De mi abuela guardo mucho más que recuerdos, guardo sabias palabras que a veces utilizo a modo de sortilegio para alejar los malos vientos.

“Hay que bailar la música que suena”, solía decir ella al referirse a los vaivenes de la vida.

No hay día que no la recuerde. Siempre vestida de colores claros y con sus blusas de lunares. Vistió de luto tantos años a lo largo de su vida, y por diferentes circunstancias, que de anciana jamás consintió vestir de oscuro. Nunca la vi de negro, ni de marrón, ni de gris, y lo más sombrío que recuerdo en su armario es una vibrante blusa azul marino salpicada de potentes lunares blancos.

Yo sabía que tenía una abuela especial, pues no sólo ahuyentaba la oscuridad con la luz de su vestuario, además hablaba con acertijos. Y es que sus refranes eran para mí lo más parecido a una adivinanza. En cada dicho se encerraba una pequeña moraleja, una enseñanza, un pequeñísimo cuento, y eso me divertía. Yo no conocía a nadie que hablara como ella. A veces me pregunto si no habría en ese modo de hablar suyo algo curativo, pues hablar con imágenes y metáforas sin duda ayuda a ver las cosas desde otro ángulo, con perspectiva.

A mi abuela le gustaba la música y el baile flamenco. Supongo que por eso el primer regalo que me compró fue una guitarra, una pequeña guitarra que entonces abultaba más que yo y que aun hoy conservo.

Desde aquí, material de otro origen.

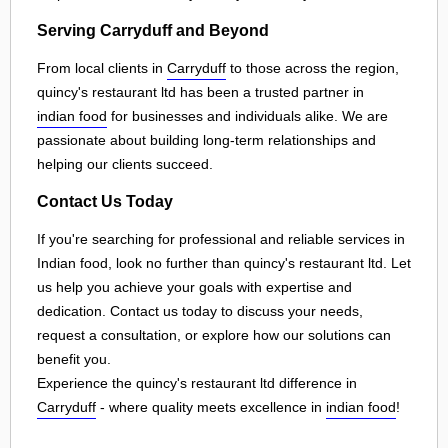
Serving Carryduff and Beyond
From local clients in
Carryduff
to those across the region,
quincy's restaurant ltd has been a trusted partner in
indian food
for businesses and individuals alike. We are
passionate about building long-term relationships and
helping our clients succeed.
Contact Us Today
If you're searching for professional and reliable services in
Indian food, look no further than quincy's restaurant ltd. Let
us help you achieve your goals with expertise and
dedication. Contact us today to discuss your needs,
request a consultation, or explore how our solutions can
benefit you.
Experience the quincy's restaurant ltd difference in
Carryduff
- where quality meets excellence in
indian food
!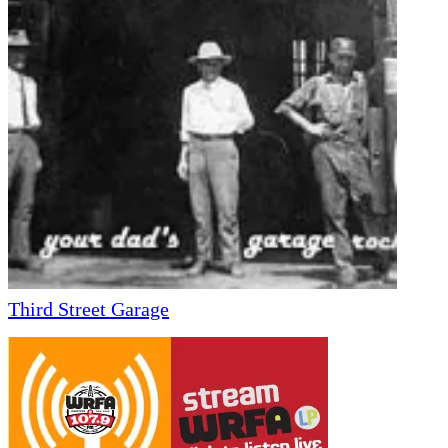
Third Street Garage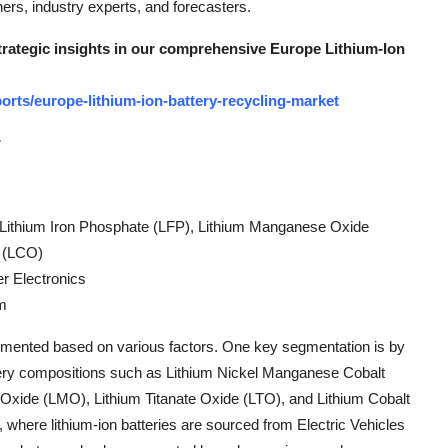
rs, industry experts, and forecasters.
strategic insights in our comprehensive Europe Lithium-Ion
rts/europe-lithium-ion-battery-recycling-market
w
Lithium Iron Phosphate (LFP), Lithium Manganese Oxide
e (LCO)
r Electronics
om
egmented based on various factors. One key segmentation is by
attery compositions such as Lithium Nickel Manganese Cobalt
xide (LMO), Lithium Titanate Oxide (LTO), and Lithium Cobalt
where lithium-ion batteries are sourced from Electric Vehicles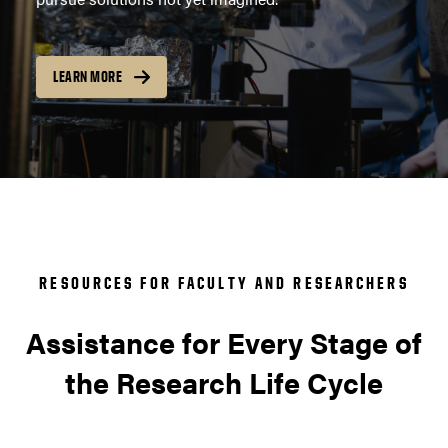
LEARN MORE
RESOURCES FOR FACULTY AND RESEARCHERS
Assistance for Every Stage of
the Research Life Cycle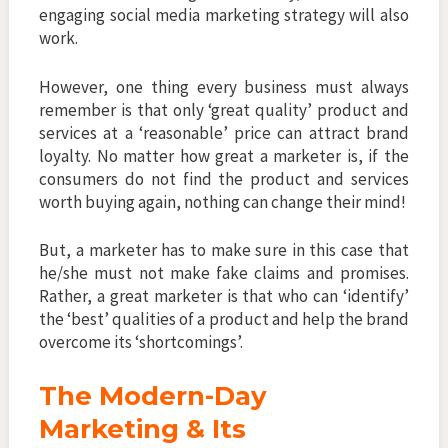
engaging social media marketing strategy will also
work.
However, one thing every business must always
remember is that only ‘great quality’ product and
services at a ‘reasonable’ price can attract brand
loyalty. No matter how great a marketer is, if the
consumers do not find the product and services
worth buying again, nothing can change their mind!
But, a marketer has to make sure in this case that
he/she must not make fake claims and promises.
Rather, a great marketer is that who can ‘identify’
the ‘best’ qualities of a product and help the brand
overcome its ‘shortcomings’.
The Modern-Day
Marketing & Its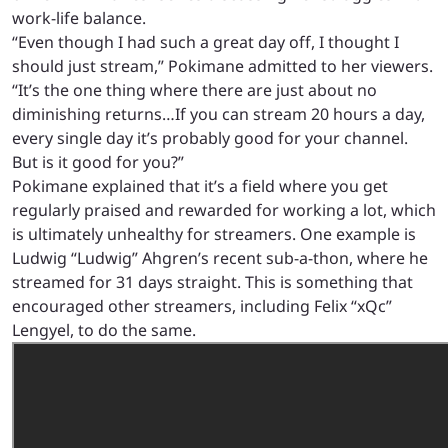
work-life balance.
“Even though I had such a great day off, I thought I
should just stream,” Pokimane admitted to her viewers.
“It’s the one thing where there are just about no
diminishing returns…If you can stream 20 hours a day,
every single day it’s probably good for your channel.
But is it good for you?”
Pokimane explained that it’s a field where you get
regularly praised and rewarded for working a lot, which
is ultimately unhealthy for streamers. One example is
Ludwig “Ludwig” Ahgren’s recent sub-a-thon, where he
streamed for 31 days straight. This is something that
encouraged other streamers, including Felix “xQc”
Lengyel, to do the same.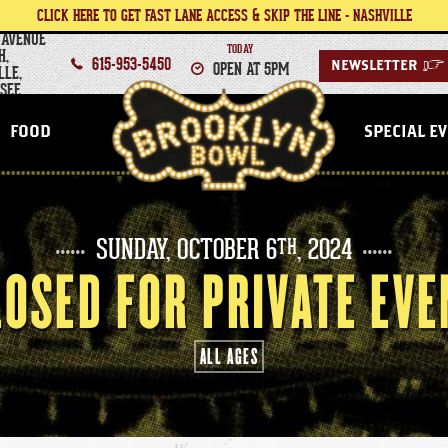
CLICK HERE TO GET FAST LANE ACCESS & SKIP THE LINE - NASHVILLE
 AVENUE
TODAY
H,
615-953-5450
OPEN AT 5PM
NEWSLETTER
>
LLE,
SEE
NASHVILLE
FOOD
SPECIAL E
SUNDAY,
OCTOBER
6
, 2024
TH
LOSED FOR PRIVATE EVE
ALL AGES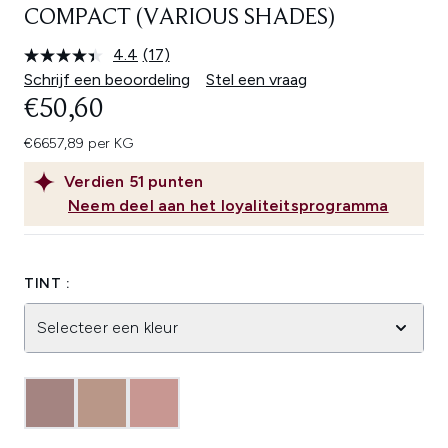
COMPACT (VARIOUS SHADES)
4.4
(17)
Lees
17
Schrijf een beoordeling
Stel een vraag
beoordelingen.
€50,60
Dezelfde
paginalink.
€6657,89 per KG
Verdien
51
punten
Neem deel aan het loyaliteitsprogramma
TINT :
Selecteer een kleur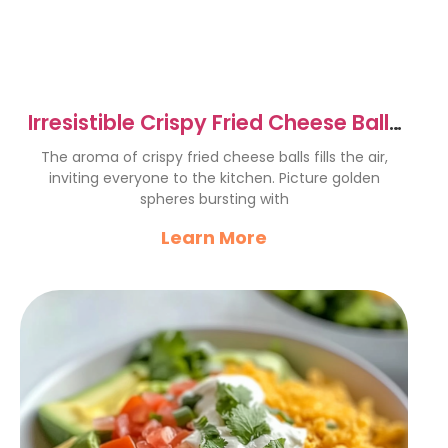
Irresistible Crispy Fried Cheese Balls
Recipe to Delight
The aroma of crispy fried cheese balls fills the air,
inviting everyone to the kitchen. Picture golden
spheres bursting with
Learn More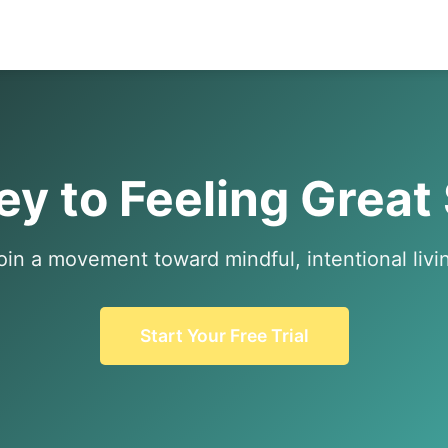
y to Feeling Great
oin a movement toward mindful, intentional livi
Start Your Free Trial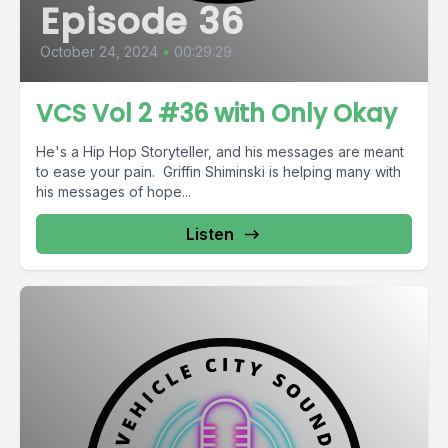
Episode 36
October 24, 2024
•
00:29:29
VCS Vol 2 #36 with Only Okay
He's a Hip Hop Storyteller, and his messages are meant
to ease your pain. Griffin Shiminski is helping many with
his messages of hope...
Listen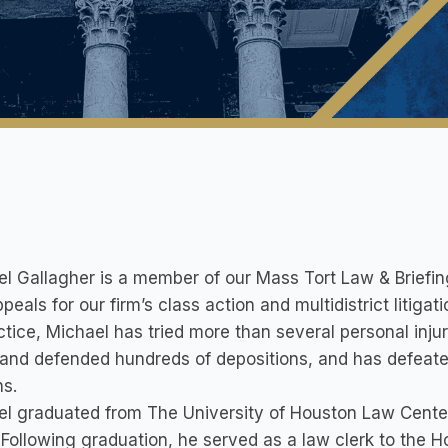
l Gallagher is a member of our Mass Tort Law & Briefin
peals for our firm’s class action and multidistrict litig
ctice, Michael has tried more than several personal inj
and defended hundreds of depositions, and has defeated
s.
el graduated from The University of Houston Law Cente
Following graduation, he served as a law clerk to the Ho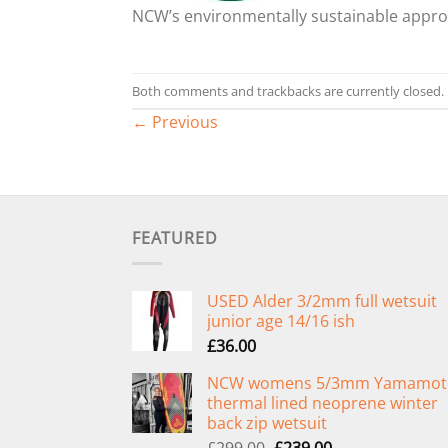
NCW’s environmentally sustainable appr
Both comments and trackbacks are currently closed.
←
Previous
FEATURED
USED Alder 3/2mm full wetsuit
junior age 14/16 ish
£
36.00
NCW womens 5/3mm Yamamot
thermal lined neoprene winter
back zip wetsuit
Original
Current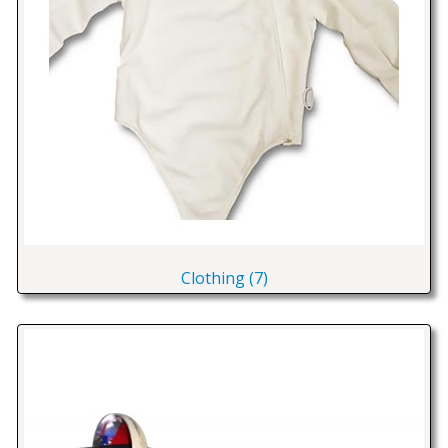
Clothing (7)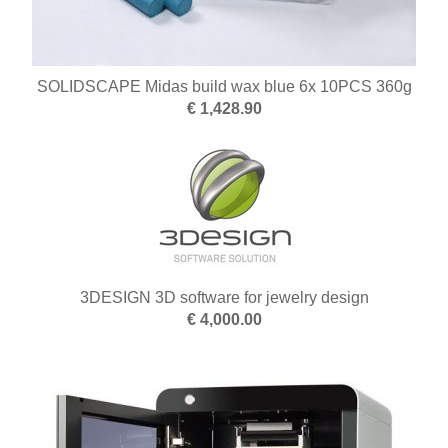
SOLIDSCAPE Midas build wax blue 6x 10PCS 360g
€ 1,428.90
3DESIGN 3D software for jewelry design
€ 4,000.00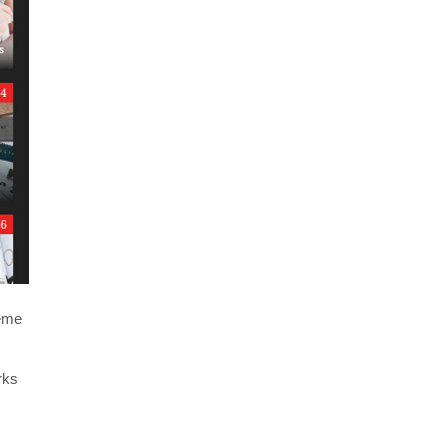
heme
rks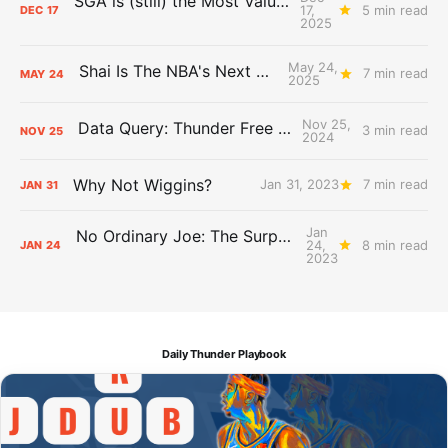
SGA is (still) the Most Valuable Player
17,
5 min read
DEC
17
2025
May 24,
Shai Is The NBA's Next Big Thing
7 min read
MAY
24
2025
Nov 25,
Data Query: Thunder Free Throws
3 min read
NOV
25
2024
Why Not Wiggins?
Jan 31, 2023
7 min read
JAN
31
Jan
No Ordinary Joe: The Surprising Impact of Isaiah Joe
24,
8 min read
JAN
24
2023
Daily Thunder Playbook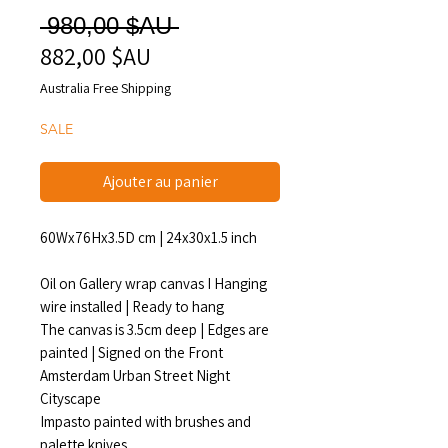
Prix
 980,00 $AU 
882,00 $AU
Prix
original
promotionnel
Australia Free Shipping
SALE
Ajouter au panier
60Wx76Hx3.5D cm | 24x30x1.5 inch
Oil on Gallery wrap canvas I Hanging
wire installed | Ready to hang
The canvas is 3.5cm deep | Edges are
painted | Signed on the Front
Amsterdam Urban Street Night
Cityscape
Impasto painted with brushes and
palette knives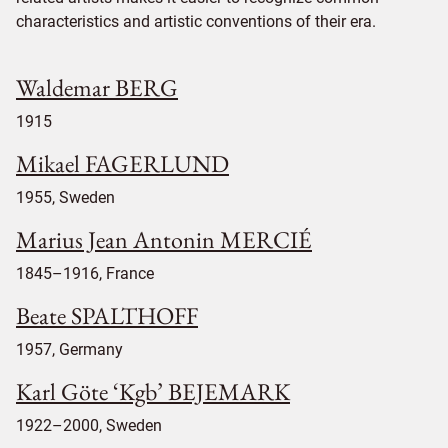
characteristics and artistic conventions of their era.
Waldemar BERG
1915
Mikael FAGERLUND
1955, Sweden
Marius Jean Antonin MERCIÉ
1845–1916, France
Beate SPALTHOFF
1957, Germany
Karl Göte ‘Kgb’ BEJEMARK
1922–2000, Sweden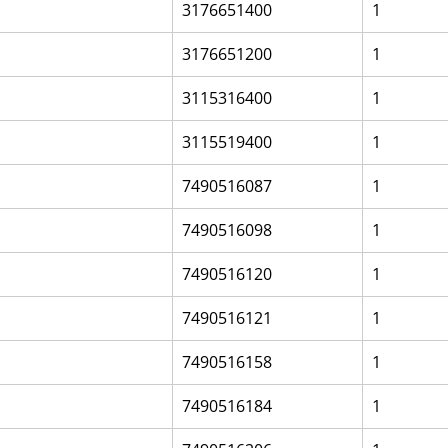
3176651400
1
3176651200
1
3115316400
1
3115519400
1
7490516087
1
7490516098
1
7490516120
1
7490516121
1
7490516158
1
7490516184
1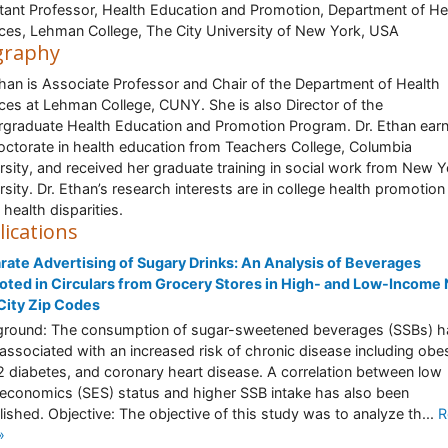
tant Professor, Health Education and Promotion, Department of He
ces, Lehman College, The City University of New York, USA
graphy
than is Associate Professor and Chair of the Department of Health
ces at Lehman College, CUNY. She is also Director of the
graduate Health Education and Promotion Program. Dr. Ethan ear
octorate in health education from Teachers College, Columbia
rsity, and received her graduate training in social work from New Y
rsity. Dr. Ethan’s research interests are in college health promotion
 health disparities.
lications
rate Advertising of Sugary Drinks: An Analysis of Beverages
ted in Circulars from Grocery Stores in High- and Low-Income
City Zip Codes
round: The consumption of sugar-sweetened beverages (SSBs) h
associated with an increased risk of chronic disease including obes
2 diabetes, and coronary heart disease. A correlation between low
economics (SES) status and higher SSB intake has also been
lished. Objective: The objective of this study was to analyze th...
R
»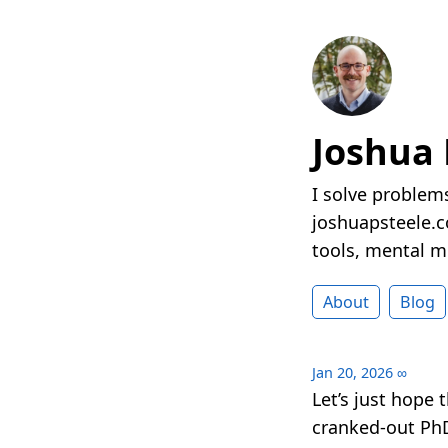
Joshua 
I solve problems
joshuapsteele.co
tools, mental mo
About
Blog
Jan 20, 2026
∞
Let’s just hope 
cranked-out Ph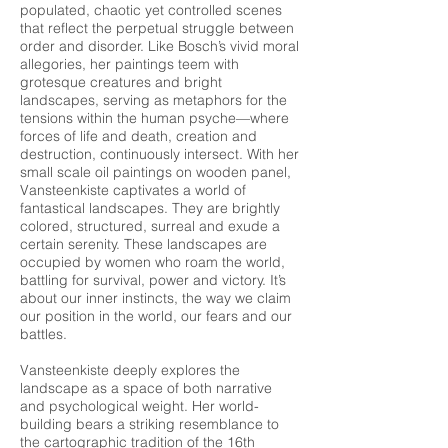
populated, chaotic yet controlled scenes
that reflect the perpetual struggle between
order and disorder. Like Bosch’s vivid moral
allegories, her paintings teem with
grotesque creatures and bright
landscapes, serving as metaphors for the
tensions within the human psyche—where
forces of life and death, creation and
destruction, continuously intersect. With her
small scale oil paintings on wooden panel,
Vansteenkiste captivates a world of
fantastical landscapes. They are brightly
colored, structured, surreal and exude a
certain serenity. These landscapes are
occupied by women who roam the world,
battling for survival, power and victory. It’s
about our inner instincts, the way we claim
our position in the world, our fears and our
battles.
Vansteenkiste deeply explores the
landscape as a space of both narrative
and psychological weight. Her world-
building bears a striking resemblance to
the cartographic tradition of the 16th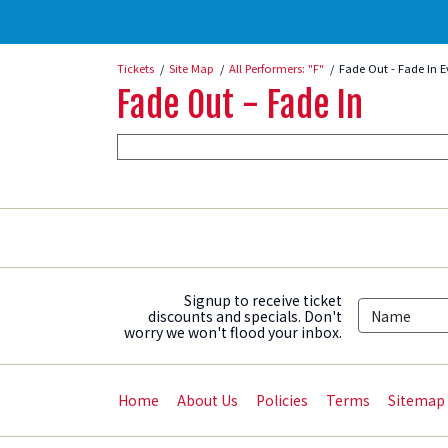
Tickets
Site Map
All Performers: "F"
Fade Out - Fade In E
Fade Out - Fade In
Signup to receive ticket
discounts and specials. Don't
worry we won't flood your inbox.
Home
About Us
Policies
Terms
Sitemap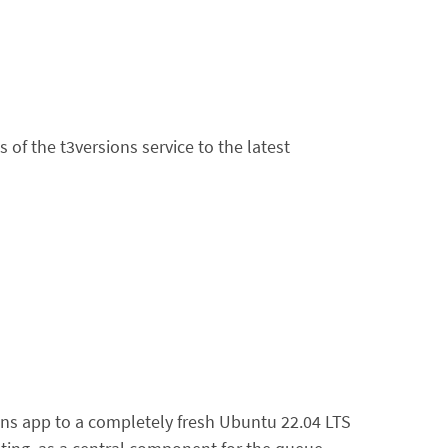
f the t3versions service to the latest
ons app to a completely fresh Ubuntu 22.04 LTS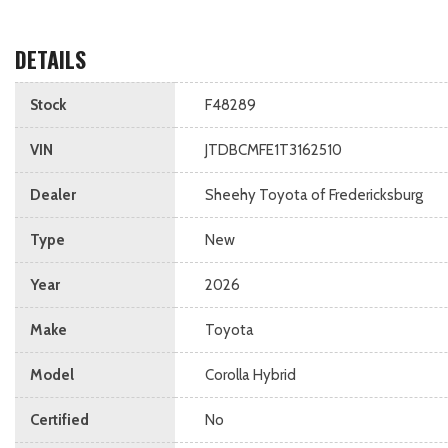
DETAILS
Stock
F48289
VIN
JTDBCMFE1T3162510
Dealer
Sheehy Toyota of Fredericksburg
Type
New
Year
2026
Make
Toyota
Model
Corolla Hybrid
Certified
No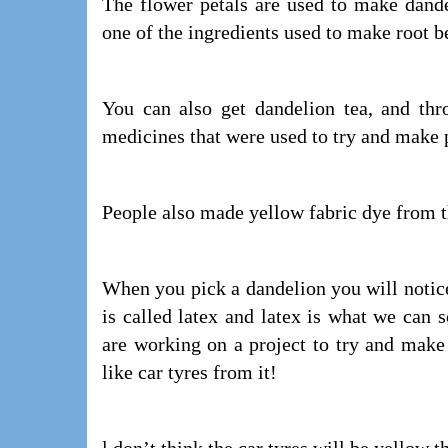
The flower petals are used to make dand
one of the ingredients used to make root be
You can also get dandelion tea, and thr
medicines that were used to try and make p
People also made yellow fabric dye from t
When you pick a dandelion you will notice
is called latex and latex is what we can 
are working on a project to try and make
like car tyres from it!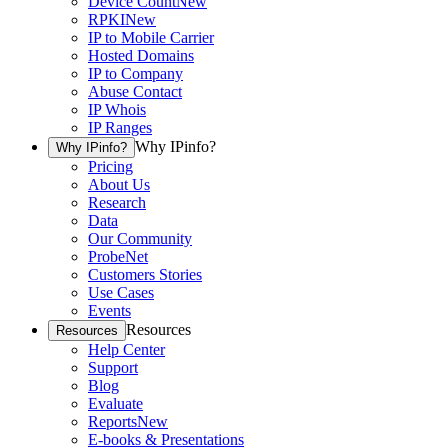
Device Count
New
RPKI
New
IP to Mobile Carrier
Hosted Domains
IP to Company
Abuse Contact
IP Whois
IP Ranges
Why IPinfo?
Why IPinfo?
Pricing
About Us
Research
Data
Our Community
ProbeNet
Customers Stories
Use Cases
Events
Resources
Resources
Help Center
Support
Blog
Evaluate
Reports
New
E-books & Presentations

Y a la música y al baile van unidos algunos de los recuerdos que de ella guardo con especial cariño. Como por ejemplo cuando veíamos juntas la televisión y ella desde el sillón aplaudía casi saltando a alguna artista diciendo: “Qué orgullosa tiene que estar esa madre de haber parido esa hija”. A mi me asombraba la pasión con que gritaba esas palabras a alguien a quien no conocíamos ni nunca antes habíamos visto bailar. Y es que, ¡ahora me doy cuenta!, mi abuela a lo que gritaba y aplaudía de ese modo tan rotundo era al Arte.

No hay día que no la recuerde, y hoy, que hace 25 años que se fue y que este blog cumple 3 meses de vida, su memoria es aun más viva. Pienso muchas veces que mujeres como mi abuela y las mujeres de su tiempo ya no nacen, no al menos en esta parte del planeta. Mujeres a las que la vida se lo puso bien difícil desde niñas, que vivieron las tragedias y miserias de una guerra, y que como mi abuela hicieron bandera de su condición de mujer en la durísima España de los años 30. Heroínas que supieron llegar al final de sus días con la luz y la sonrisa en el rostro a pesar de la dura travesía, son sin duda el ejemplo a seguir.

Mujer de colores claros, de piel suave y temple de acero. Una mujer así era mi abuela, una belleza y un motor de inspiración. A ella va dedicado también este blog.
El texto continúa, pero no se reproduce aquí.